Work to be completed = Take the records below and set down exactly the lines from the one with "CALLIGRAPHY FONTS" to the one with "Browse by Topic", ends included; do not copy the pictures.

[Data extracts — start]

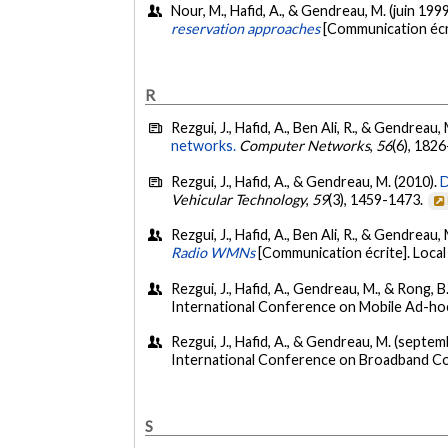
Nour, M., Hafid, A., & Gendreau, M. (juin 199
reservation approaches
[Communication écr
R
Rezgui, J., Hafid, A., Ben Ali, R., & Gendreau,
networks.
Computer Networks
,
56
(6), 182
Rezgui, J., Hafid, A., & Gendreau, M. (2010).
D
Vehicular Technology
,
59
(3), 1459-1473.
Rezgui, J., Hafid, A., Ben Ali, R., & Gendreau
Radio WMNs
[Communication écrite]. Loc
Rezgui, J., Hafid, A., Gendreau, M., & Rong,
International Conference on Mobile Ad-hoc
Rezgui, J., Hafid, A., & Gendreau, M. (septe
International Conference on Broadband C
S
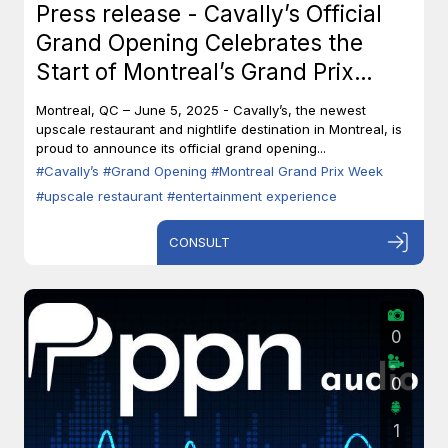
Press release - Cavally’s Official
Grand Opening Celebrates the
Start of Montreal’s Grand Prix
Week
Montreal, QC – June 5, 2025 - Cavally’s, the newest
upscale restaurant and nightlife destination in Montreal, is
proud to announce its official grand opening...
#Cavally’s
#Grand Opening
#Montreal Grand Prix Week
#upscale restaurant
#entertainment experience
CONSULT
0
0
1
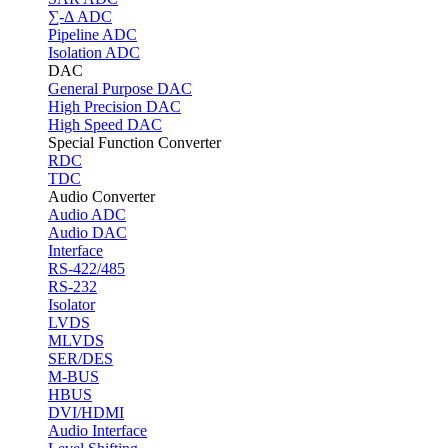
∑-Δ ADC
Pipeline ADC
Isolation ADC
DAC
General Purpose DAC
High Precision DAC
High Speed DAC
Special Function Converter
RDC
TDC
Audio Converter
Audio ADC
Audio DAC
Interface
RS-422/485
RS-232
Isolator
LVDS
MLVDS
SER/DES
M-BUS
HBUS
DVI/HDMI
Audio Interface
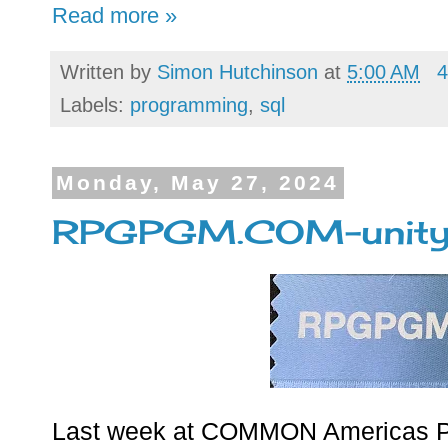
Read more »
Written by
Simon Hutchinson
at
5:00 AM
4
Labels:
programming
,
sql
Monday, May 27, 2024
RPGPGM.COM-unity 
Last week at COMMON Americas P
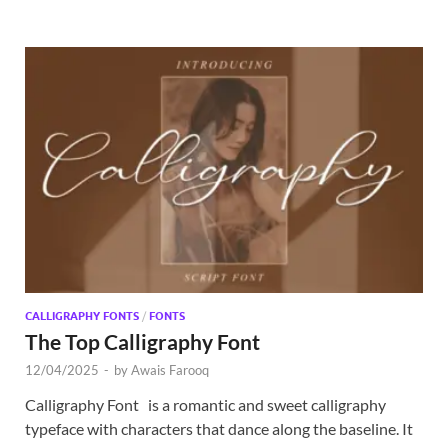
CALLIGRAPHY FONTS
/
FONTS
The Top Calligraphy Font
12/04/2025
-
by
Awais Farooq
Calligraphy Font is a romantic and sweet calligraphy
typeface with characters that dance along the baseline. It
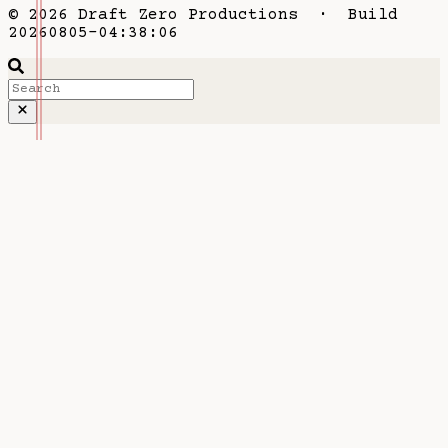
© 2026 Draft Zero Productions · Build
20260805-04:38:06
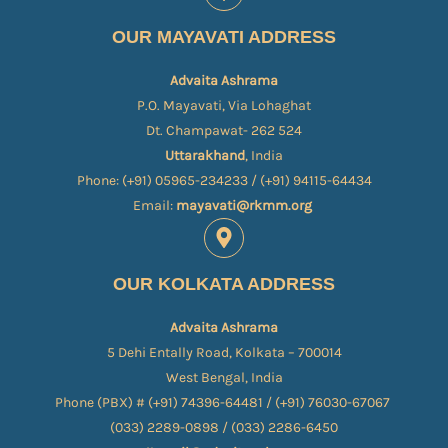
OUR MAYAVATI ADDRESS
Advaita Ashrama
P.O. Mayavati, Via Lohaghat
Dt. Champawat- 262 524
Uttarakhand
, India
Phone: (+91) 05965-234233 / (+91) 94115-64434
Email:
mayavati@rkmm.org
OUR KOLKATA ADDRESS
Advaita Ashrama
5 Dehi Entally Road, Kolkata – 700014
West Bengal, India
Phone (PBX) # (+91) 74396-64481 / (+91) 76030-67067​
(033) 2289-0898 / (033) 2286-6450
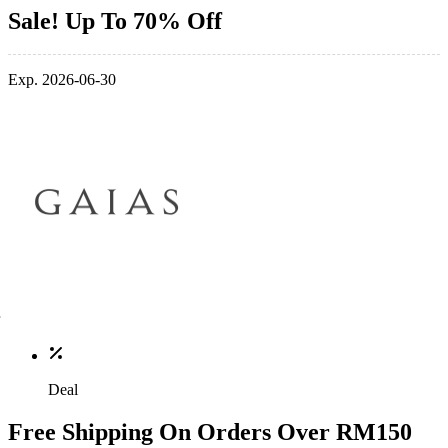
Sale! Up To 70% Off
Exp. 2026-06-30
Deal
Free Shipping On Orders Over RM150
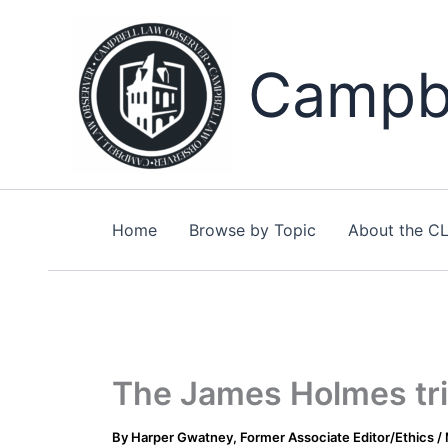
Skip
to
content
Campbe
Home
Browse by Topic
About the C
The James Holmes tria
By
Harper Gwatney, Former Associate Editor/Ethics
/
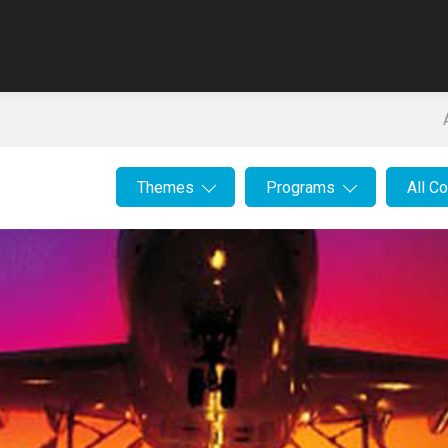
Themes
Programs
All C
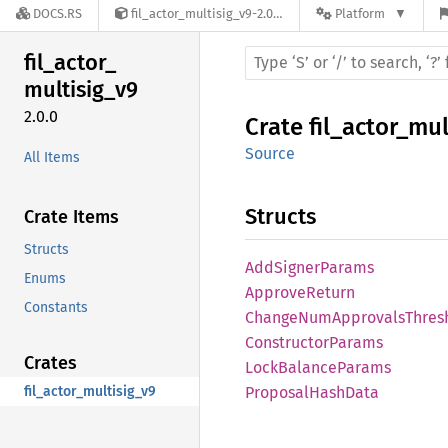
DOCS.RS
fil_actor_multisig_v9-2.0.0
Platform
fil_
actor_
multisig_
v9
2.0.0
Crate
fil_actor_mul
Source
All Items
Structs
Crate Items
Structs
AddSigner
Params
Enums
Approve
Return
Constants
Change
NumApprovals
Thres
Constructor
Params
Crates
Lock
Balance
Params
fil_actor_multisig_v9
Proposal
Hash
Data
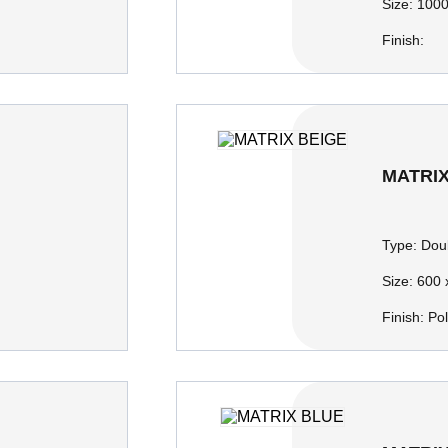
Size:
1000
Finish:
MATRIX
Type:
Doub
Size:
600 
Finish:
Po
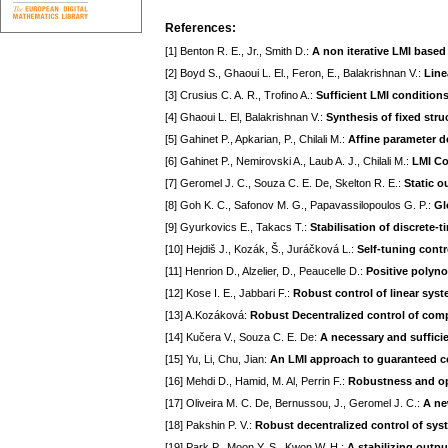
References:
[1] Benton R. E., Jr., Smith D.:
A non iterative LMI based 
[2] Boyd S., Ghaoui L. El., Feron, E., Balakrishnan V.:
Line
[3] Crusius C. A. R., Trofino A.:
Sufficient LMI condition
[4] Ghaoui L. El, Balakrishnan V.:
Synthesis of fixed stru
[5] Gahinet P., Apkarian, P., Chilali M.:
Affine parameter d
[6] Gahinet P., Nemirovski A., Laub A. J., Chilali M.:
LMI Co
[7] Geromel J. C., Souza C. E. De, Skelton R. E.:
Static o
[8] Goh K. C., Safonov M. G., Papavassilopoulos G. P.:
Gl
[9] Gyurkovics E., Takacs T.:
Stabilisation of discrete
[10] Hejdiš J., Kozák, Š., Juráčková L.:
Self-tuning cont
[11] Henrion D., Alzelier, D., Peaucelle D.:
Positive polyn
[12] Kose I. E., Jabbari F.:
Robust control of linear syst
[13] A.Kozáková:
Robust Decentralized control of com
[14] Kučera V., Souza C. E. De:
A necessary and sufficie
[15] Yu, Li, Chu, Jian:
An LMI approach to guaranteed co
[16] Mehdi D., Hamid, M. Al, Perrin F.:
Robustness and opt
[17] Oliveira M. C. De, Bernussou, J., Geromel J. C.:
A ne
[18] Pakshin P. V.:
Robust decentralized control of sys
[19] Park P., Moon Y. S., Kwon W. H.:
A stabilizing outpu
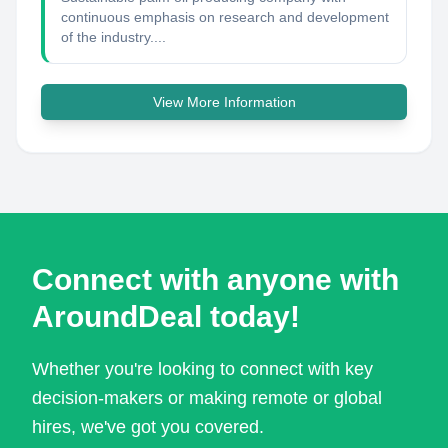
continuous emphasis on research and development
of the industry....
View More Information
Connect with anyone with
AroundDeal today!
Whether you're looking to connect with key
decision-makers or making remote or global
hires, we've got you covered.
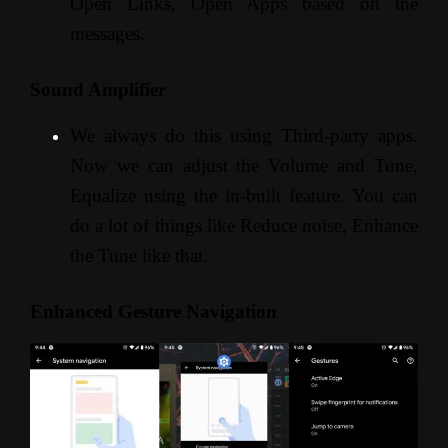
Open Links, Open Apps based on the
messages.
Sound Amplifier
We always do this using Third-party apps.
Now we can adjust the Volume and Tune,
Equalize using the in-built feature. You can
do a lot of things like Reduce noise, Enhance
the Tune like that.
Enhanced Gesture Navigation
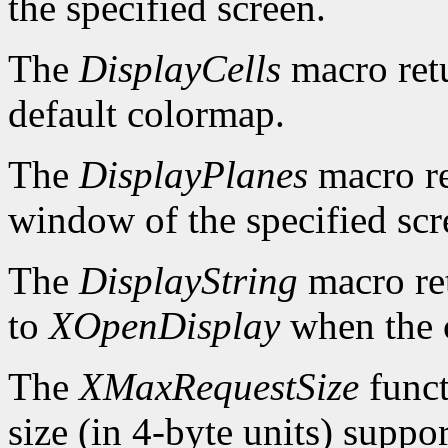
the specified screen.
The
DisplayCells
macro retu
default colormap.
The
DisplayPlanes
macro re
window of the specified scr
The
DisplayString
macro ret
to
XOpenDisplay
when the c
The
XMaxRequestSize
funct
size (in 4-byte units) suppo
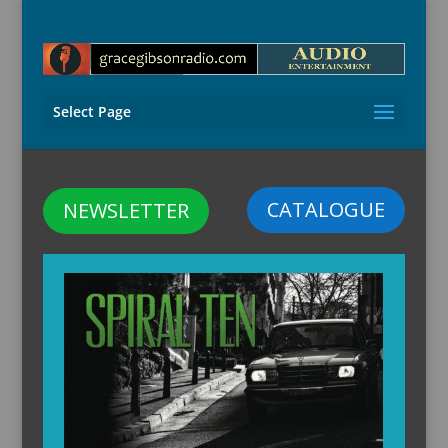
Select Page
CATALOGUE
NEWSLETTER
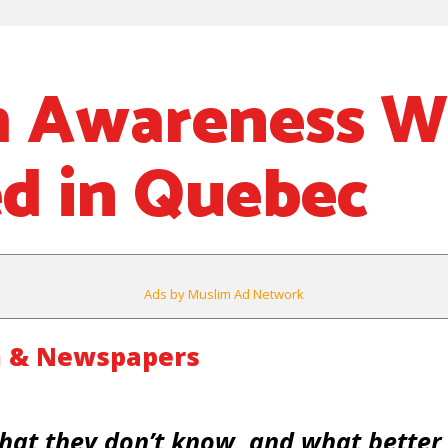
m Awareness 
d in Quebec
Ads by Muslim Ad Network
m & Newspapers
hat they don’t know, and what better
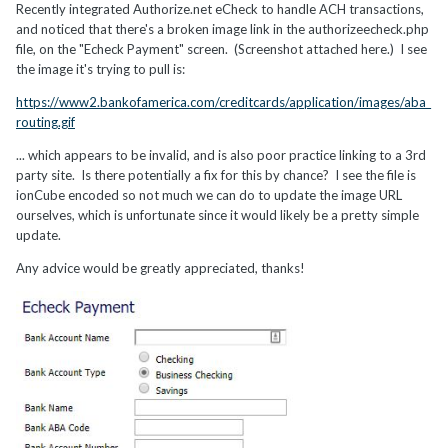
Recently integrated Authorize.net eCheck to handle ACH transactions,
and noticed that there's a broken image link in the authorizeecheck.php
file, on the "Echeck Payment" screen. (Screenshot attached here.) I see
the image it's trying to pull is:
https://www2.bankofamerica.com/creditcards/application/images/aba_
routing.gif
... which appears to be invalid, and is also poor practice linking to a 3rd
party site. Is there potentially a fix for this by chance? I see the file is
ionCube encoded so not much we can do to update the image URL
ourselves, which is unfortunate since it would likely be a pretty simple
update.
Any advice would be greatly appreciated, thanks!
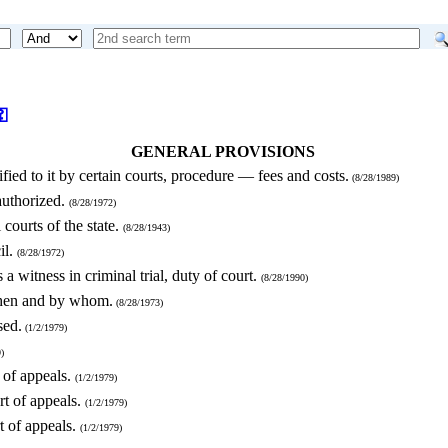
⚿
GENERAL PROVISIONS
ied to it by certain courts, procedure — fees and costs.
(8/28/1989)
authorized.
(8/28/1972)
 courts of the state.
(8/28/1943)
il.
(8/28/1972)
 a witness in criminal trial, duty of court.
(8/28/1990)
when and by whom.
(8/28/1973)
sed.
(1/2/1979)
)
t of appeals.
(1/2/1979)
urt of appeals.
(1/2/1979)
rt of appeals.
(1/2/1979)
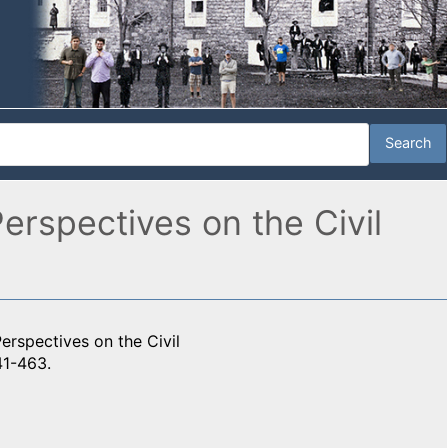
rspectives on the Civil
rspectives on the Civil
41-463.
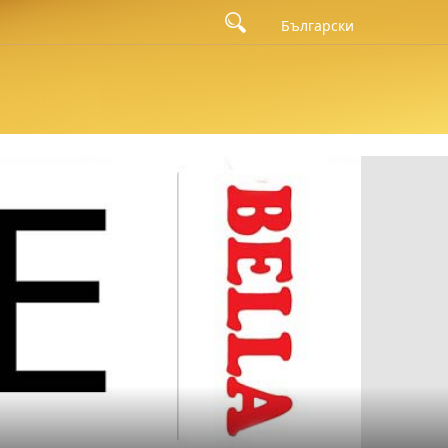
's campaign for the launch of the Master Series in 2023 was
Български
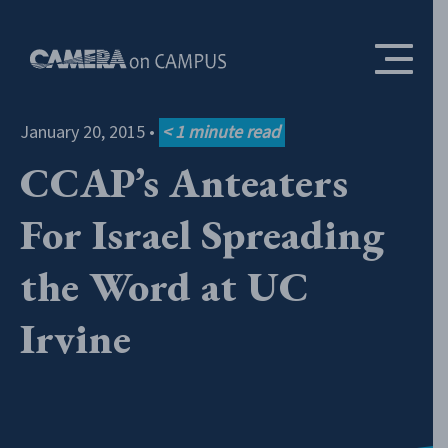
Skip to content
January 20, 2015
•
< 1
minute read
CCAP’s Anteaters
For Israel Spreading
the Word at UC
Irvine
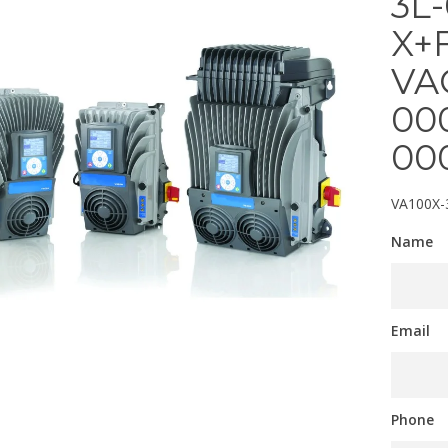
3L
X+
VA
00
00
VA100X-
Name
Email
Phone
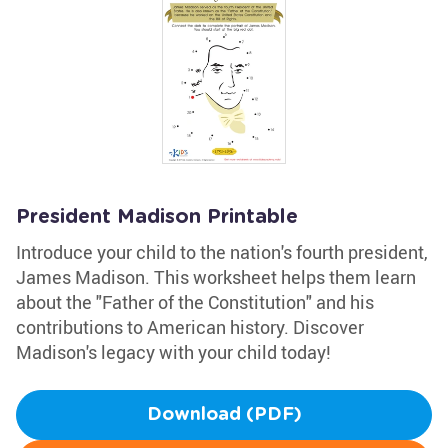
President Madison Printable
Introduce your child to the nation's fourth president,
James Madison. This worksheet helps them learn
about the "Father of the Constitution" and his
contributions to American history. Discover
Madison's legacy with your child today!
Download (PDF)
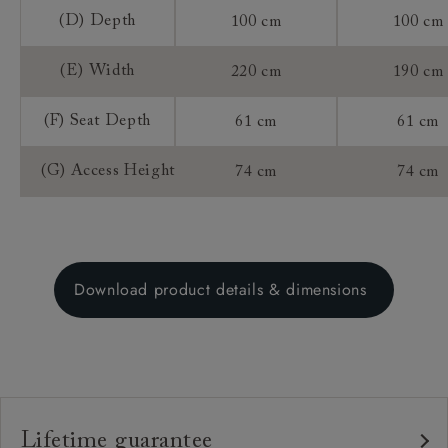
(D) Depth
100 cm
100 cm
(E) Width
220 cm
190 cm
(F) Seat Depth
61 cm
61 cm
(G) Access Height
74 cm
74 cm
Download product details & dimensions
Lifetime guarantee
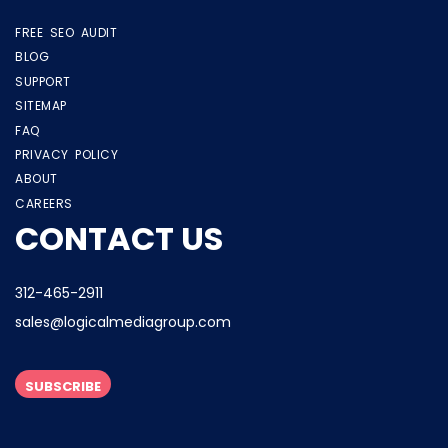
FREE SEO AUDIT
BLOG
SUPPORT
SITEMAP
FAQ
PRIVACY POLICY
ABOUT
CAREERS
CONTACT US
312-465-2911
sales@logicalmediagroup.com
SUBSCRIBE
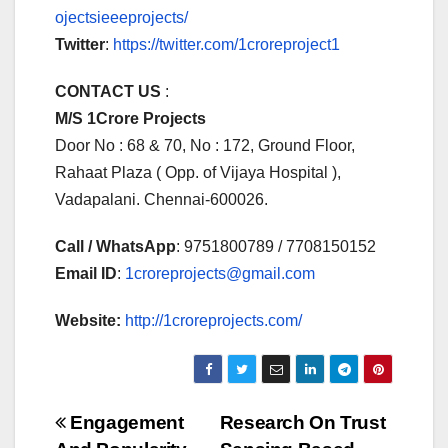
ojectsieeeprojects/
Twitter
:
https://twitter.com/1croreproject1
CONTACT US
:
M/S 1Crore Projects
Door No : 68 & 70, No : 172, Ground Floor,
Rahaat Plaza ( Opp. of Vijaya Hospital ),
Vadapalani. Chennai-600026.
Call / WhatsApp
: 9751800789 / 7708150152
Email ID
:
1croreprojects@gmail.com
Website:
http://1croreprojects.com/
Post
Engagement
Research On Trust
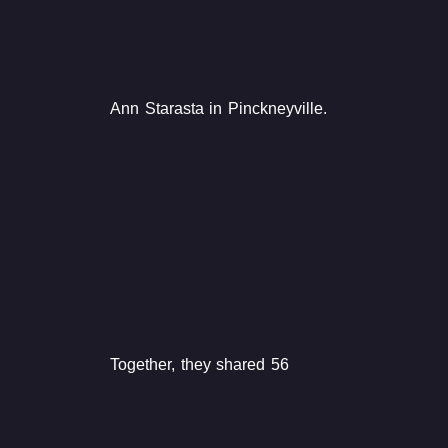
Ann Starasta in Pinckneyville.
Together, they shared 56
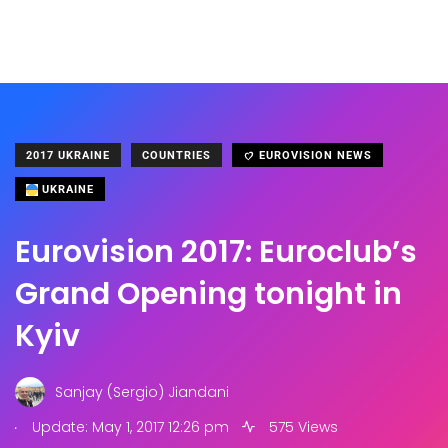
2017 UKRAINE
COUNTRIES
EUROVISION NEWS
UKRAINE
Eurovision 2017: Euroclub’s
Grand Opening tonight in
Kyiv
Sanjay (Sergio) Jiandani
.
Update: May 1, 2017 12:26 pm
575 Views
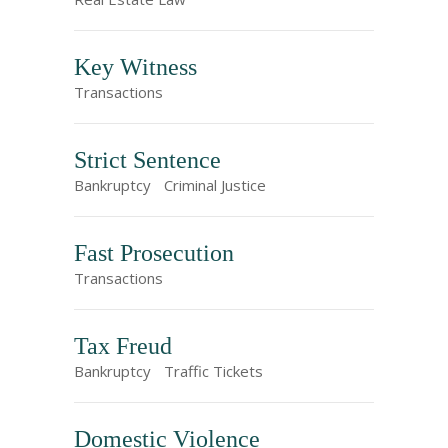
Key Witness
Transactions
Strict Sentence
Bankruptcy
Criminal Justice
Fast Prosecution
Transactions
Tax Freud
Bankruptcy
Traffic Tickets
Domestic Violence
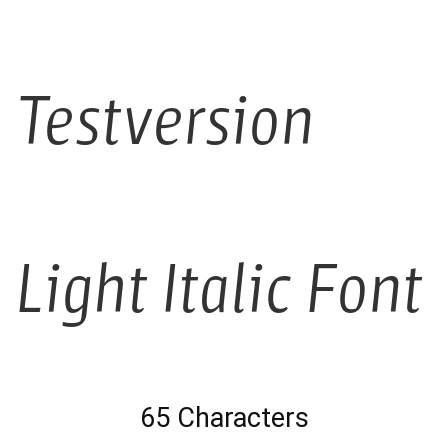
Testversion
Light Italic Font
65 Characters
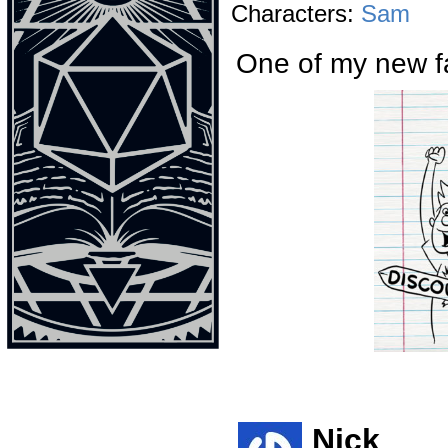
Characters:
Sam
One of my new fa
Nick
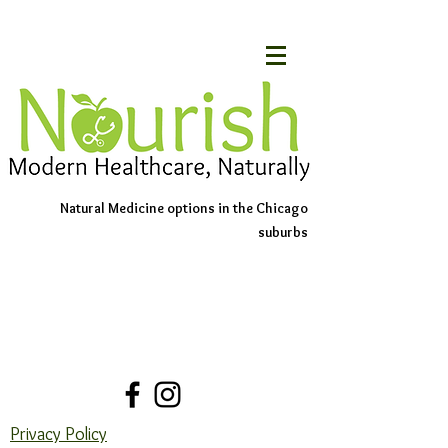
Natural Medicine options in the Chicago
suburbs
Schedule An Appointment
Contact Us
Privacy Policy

[Data extracts — finish]

Written reply =
CALLIGRAPHY FONTS
/
FONTS
The Top Calligraphy Font
12/04/2025
-
by
Awais Farooq
Calligraphy Font is a romantic and sweet calligraphy
typeface with characters that dance along the baseline. It
© 2026 Draft Zero Productions · Build
20260805-04:38:06
OUR MAYAVATI ADDRESS
Advaita Ashrama
P.O. Mayavati, Via Lohaghat
Dt. Champawat- 262 524
Uttarakhand
, India
Phone: (+91) 05965-234233 / (+91) 94115-64434
Email:
mayavati@rkmm.org
OUR KOLKATA ADDRESS
Advaita Ashrama
5 Dehi Entally Road, Kolkata – 700014
West Bengal, India
Phone (PBX) # (+91) 74396-64481 / (+91) 76030-67067​
(033) 2289-0898 / (033) 2286-6450
Sale! Up To 70% Off
Exp. 2026-06-30
Deal
Free Shipping On Orders Over RM150
Skip
to
content
Campbe
Home
Browse by Topic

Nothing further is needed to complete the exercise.